More important to the Nazis than creating new Germans, however, was getting rid of non-Germans. General Plan East, the Nazis’ blueprint for Eastern Europe, called for murder on a scale undreamed of in human history. Mr. Mazower quotes Erhard Wetzel, a Nazi “race expert,” who estimated that Germanizing the East would require getting rid of “some 60-65 million people,” starting with 20 million Poles, who were “the most dangerous of all the alien ethnic groups which the Plan envisages for resettlement.” When the Germans launched Operation Barbarossa, the invasion of the Soviet Union, in 1941, Goering looked forward to “the biggest mass death in Europe since the Thirty Years War.” Some planners in the SS, where the younger, more ideological, and visionary Nazis tended to congregate, did not want to stop even at the Urals, the traditional border between Europe and Asia. Wetzel was already worried about the race war that would ensue when German colonists brushed up against “a Great Asia and an independent India,” which “posed a greater long-term threat to Europe’s racial purity than even the Slavs.”
Moments like these underscore one of the major themes of “Hitler’s Empire,” which is that the Holocaust, now remembered as the greatest of the Nazis’ crimes, was actually just a prelude to what they had in mind. Because of the central role of anti-Semitism in Nazi ideology, the Nazis made the extermination of the Jews their first priority. But there is every reason to believe that the techniques the Nazis perfected in the Holocaust would have been used, in the event of a German victory, to clear all of Eastern Europe for German settlement. Poles and Ukrainians who eagerly assisted in killing Jews in 1941-2 began to realize, as the war stretched on, that their turn might be next. Mr. Mazower quotes one German officer in Poland who explained that the Polish resistance was fueled by the Poles’ belief that the Holocaust offered “an atrocious picture of their own destiny.” Reinhard Heydrich, the SS ruler of what had been Czechoslovakia, spoke of sending millions of Czechs to Siberia — a clear echo of the euphemism used for the Jewish genocide, “resettlement in the East.”

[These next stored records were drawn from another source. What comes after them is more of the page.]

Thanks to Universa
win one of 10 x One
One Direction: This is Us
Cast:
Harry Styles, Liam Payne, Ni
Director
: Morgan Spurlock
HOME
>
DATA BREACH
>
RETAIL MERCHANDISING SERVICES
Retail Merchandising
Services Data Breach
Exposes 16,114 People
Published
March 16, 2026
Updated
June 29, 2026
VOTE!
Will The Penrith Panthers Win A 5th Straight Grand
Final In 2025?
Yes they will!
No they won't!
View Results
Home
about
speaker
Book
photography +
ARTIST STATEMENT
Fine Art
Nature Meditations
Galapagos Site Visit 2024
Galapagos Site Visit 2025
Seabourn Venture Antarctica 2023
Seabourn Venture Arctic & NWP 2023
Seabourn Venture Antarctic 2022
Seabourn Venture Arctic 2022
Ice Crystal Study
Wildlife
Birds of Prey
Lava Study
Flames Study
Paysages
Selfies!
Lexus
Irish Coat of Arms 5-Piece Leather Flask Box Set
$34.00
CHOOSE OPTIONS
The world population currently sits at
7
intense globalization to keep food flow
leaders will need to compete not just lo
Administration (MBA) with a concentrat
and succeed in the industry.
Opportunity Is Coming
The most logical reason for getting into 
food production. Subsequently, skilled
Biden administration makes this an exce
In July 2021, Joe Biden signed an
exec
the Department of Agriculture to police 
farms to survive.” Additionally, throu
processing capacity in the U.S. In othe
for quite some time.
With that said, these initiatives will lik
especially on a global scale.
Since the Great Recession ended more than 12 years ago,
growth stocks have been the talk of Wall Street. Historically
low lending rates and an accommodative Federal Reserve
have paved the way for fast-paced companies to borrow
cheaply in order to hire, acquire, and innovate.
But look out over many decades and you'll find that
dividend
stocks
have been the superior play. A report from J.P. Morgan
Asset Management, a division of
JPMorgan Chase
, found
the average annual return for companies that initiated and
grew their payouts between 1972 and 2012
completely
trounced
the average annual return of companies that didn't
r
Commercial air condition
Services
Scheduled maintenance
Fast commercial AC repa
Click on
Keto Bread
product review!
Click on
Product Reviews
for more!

What strikes the reader most forcibly in “Hitler’s Empire” is the bizarrely casual way in which the Nazis disposed of lives and nations. They lacked respect, not just for human life, but for reality itself; as Hannah Arendt put it, their totalitarianism was an “experiment against reality.” Especially after the amazing victories of 1940, Hitler believed that anything he desired could be made to happen. This nearly psychotic grandiosity helps to explain the consistently self-defeating quality of Nazi policy in so many areas explored by Mr. Mazower. Hitler killed millions upon millions of Jews and Soviet POWs, even as the Reich faced severe labor shortages; he treated the Poles and Ukrainians as slave races, instead of enlisting them as allies against the hated Soviets; he refused to allow the Wehrmacht to fall back to defensible positions, insisting that tactical retreat was equivalent to treason. In all these ways and more, Mr. Mazower shows, the ideology that fueled Hitler’s empire also ensured its swift destruction.